Opinion
21-10690
05-10-2022
Appeal from the United States District Court for the Northern District of Texas USDC No. 2:20-CR-136-1
Before Davis, Jones, and Elrod, Circuit Judges.
Per Curiam
Christopher David Bell pleaded guilty to a drug offense and was sentenced to 270 months of imprisonment. He now challenges the district court's failure to sua sponte conduct a formal competency hearing or otherwise inquire further as to his competency. We pretermit deciding whether Bell's appeal waiver bars the issues. See United States v. Story, 439 F.3d 226, 230-31 (5th Cir. 2006); United States v. Smith, 528 F.3d 423, 424 (5th Cir. 2008). Because Bell's arguments are unpersuasive on review for abuse of discretion, we also decline to decide whether the stricter plain-error standard might apply.
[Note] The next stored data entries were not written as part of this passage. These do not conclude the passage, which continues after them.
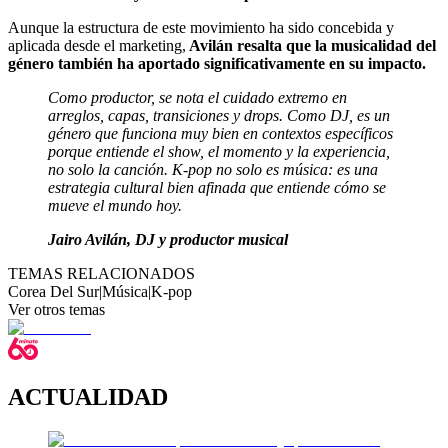
Aunque la estructura de este movimiento ha sido concebida y
aplicada desde el marketing,
Avilán resalta que la musicalidad del
género también ha aportado significativamente en su impacto.
Como productor, se nota el cuidado extremo en
arreglos, capas, transiciones y drops. Como DJ, es un
género que funciona muy bien en contextos específicos
porque entiende el show, el momento y la experiencia,
no solo la canción. K-pop no solo es música: es una
estrategia cultural bien afinada que entiende cómo se
mueve el mundo hoy.
Jairo Avilán, DJ y productor musical
TEMAS RELACIONADOS
Corea Del Sur
|
Música
|
K-pop
Ver otros temas
ACTUALIDAD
See United States v. Flores-Martinez, 677 F.3d 699, 706 (5th Cir. 2012); United States v. Rodriguez, 602 F.3d 346, 361 (5th Cir. 2010).
A defendant has a procedural due process right to a hearing to determine his competency if the evidence before the district court raises a bona fide doubt about his competency. See Pate v. Robinson, 383 U.S. 375, 378, 385 (1966); see also 18 U.S.C. § 4241(a). This court considers three factors in determining whether a competency hearing is required: "(1) any history of irrational behavior, (2) the defendant's demeanor at trial, and (3) any prior medical opinion on competency." United States v. Davis, 61 F.3d 291, 304 (5th Cir. 1995).
The facts in the presentence report regarding Bell's previous head injury provided no reason for the district court to question his ability to understand the proceedings or aid his attorney in his defense, especially considering that he appropriately responded to all of the questions posed to him during the rearraignment and sentencing proceedings. See Pate, 383 U.S. at 385; Flores-Martinez, 677 F.3d at 705-08; United States v. Williams, 819 F.2d 605, 607 (5th Cir. 1988); Lokos v. Capps, 625 F.2d 1258, 1261 (5th Cir. 1980). Accordingly, the district court did not err. See Pate, 383 U.S. at 385; Flores-Martinez, 677 F.3d at 705-08.
AFFIRMED.
Pursuant to 5th Circuit Rule 47.5, the court has determined that this opinion should not be published and is not precedent except under the limited circumstances set forth in 5th Circuit Rule 47.5.4.